Oram stopped, and sat back blinking. Why had he done that? Why had he just prayed to Cassion at all? Why that prayer? Had it been too selfish? Too beggy? Too anything? He shook his head again and leaned forward to reexamine the maps. Egilrun was mostly blue sands, he saw. He remembered seeing a legend about the blue sands in the book, something about a young beachcomber and an eidisi maiden. Certainly, he could go about Egilrun, asking about such legends without arousing suspicion. Closer to where Slag’s Deep stood there was a narrow strip of light blue on the map. Oram did not know any sand of that color. Was such sand peculiar to Slag’s Deep? If so, why? And what were the stories around it? He would see if there were any told in the book. He also wondered about the red sands in that north-central to northeastern part of the island he knew so little about, and the tiny splotch of yellow sand at one point of the shore there.
His brother had suggested, soon after Oram got the notebook from Professor Deadnut, that he use a slate, rather than waste paper, to sketch temporary notes, to catch fleeting thoughts. Such a slate, a small one, leaned against the leg of the worktable, underneath him and somewhere to his right. Oram bent over and picked it up, placed it on the worktable alongside all the other items. The opened books took up a surprising amount of space, so he had to push them to one side, almost to the edge, in order to set down the slate. On it, with a piece of chalk, he wrote: MAPS and underlined it twice. He would want maps at the Ranger headquarters. Possibly even a room or a tent with them all over the canvas walls, with all sorts of pins and notations on them, hopefully to organize a picture of what he needed to understand.
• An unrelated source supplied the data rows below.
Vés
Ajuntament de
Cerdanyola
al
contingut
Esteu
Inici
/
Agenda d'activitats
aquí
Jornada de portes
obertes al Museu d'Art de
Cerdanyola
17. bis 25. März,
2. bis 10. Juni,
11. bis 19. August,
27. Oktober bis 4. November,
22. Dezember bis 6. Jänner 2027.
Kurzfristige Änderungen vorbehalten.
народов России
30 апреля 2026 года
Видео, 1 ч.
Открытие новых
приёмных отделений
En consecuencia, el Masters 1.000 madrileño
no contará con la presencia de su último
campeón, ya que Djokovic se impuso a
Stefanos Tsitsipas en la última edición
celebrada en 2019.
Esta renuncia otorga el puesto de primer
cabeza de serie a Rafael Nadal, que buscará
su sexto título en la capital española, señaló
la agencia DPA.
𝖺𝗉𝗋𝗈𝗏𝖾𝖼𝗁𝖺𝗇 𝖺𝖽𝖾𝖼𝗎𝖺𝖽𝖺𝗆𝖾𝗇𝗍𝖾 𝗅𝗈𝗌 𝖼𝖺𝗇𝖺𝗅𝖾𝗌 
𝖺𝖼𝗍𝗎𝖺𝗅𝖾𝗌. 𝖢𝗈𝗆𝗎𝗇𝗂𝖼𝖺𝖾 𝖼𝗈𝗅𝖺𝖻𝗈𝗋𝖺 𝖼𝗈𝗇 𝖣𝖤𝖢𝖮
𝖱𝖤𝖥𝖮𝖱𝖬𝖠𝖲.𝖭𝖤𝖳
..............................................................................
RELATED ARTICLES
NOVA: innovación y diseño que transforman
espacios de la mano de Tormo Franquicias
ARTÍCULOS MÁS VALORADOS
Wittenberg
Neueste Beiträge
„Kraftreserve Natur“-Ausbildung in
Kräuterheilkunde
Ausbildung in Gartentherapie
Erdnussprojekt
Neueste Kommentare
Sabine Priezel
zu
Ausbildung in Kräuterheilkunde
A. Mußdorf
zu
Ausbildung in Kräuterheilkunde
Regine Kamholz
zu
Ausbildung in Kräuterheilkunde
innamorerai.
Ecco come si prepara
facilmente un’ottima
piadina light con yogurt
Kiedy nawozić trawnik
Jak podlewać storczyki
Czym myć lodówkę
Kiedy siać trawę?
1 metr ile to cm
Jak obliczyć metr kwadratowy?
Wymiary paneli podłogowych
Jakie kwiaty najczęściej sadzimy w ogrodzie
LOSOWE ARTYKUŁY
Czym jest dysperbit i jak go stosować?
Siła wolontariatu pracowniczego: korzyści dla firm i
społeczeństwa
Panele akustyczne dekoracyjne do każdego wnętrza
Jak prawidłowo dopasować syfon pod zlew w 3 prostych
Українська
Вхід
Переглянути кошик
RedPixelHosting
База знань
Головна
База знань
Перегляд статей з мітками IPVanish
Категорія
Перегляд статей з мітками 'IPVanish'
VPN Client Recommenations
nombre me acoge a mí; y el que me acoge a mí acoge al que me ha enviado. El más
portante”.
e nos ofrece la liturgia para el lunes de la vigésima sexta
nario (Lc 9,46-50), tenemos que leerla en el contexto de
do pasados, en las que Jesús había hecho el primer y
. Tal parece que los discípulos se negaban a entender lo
Under that, Oram wrote: Intelligence is just stories about the enemy. Where they are. What their schemes are.
And you like stories, don’t you, Cassion? Oram found himself thinking. What do you say we go and find us some stories about the Warden, and Slag’s Deep, and what their up to these trials? The last bit, admittedly, didn’t sound much like a prayer. But the hunter let it stand, as an invitation.